▶ WHAT TO PRODUCE
Review the material and extract every line in which the word "para" occurs.

▶ SOURCE DATA
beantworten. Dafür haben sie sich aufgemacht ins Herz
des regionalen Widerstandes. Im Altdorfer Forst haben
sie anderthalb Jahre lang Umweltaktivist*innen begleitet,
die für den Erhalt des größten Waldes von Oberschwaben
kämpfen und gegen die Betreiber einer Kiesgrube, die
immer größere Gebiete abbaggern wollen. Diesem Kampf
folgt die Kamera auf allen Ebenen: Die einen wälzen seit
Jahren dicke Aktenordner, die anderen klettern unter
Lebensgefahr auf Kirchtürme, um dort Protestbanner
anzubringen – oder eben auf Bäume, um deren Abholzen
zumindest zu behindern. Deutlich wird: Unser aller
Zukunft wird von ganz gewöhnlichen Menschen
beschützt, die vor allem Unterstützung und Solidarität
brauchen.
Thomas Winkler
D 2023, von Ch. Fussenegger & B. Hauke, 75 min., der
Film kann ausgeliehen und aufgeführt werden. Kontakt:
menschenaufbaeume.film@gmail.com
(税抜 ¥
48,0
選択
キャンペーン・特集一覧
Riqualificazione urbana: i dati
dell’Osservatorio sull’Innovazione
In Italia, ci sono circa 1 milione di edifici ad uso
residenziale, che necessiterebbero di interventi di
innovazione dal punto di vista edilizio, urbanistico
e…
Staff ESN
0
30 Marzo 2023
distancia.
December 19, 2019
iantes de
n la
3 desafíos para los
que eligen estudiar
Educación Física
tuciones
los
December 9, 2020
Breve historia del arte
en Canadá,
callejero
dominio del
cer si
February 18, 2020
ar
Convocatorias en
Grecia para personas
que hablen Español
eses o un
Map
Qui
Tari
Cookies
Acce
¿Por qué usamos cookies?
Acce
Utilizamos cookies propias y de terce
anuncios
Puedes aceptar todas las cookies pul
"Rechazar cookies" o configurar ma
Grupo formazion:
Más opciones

▶ SOLUTION TO THIS TASK
3 desafíos para los
Grecia para personas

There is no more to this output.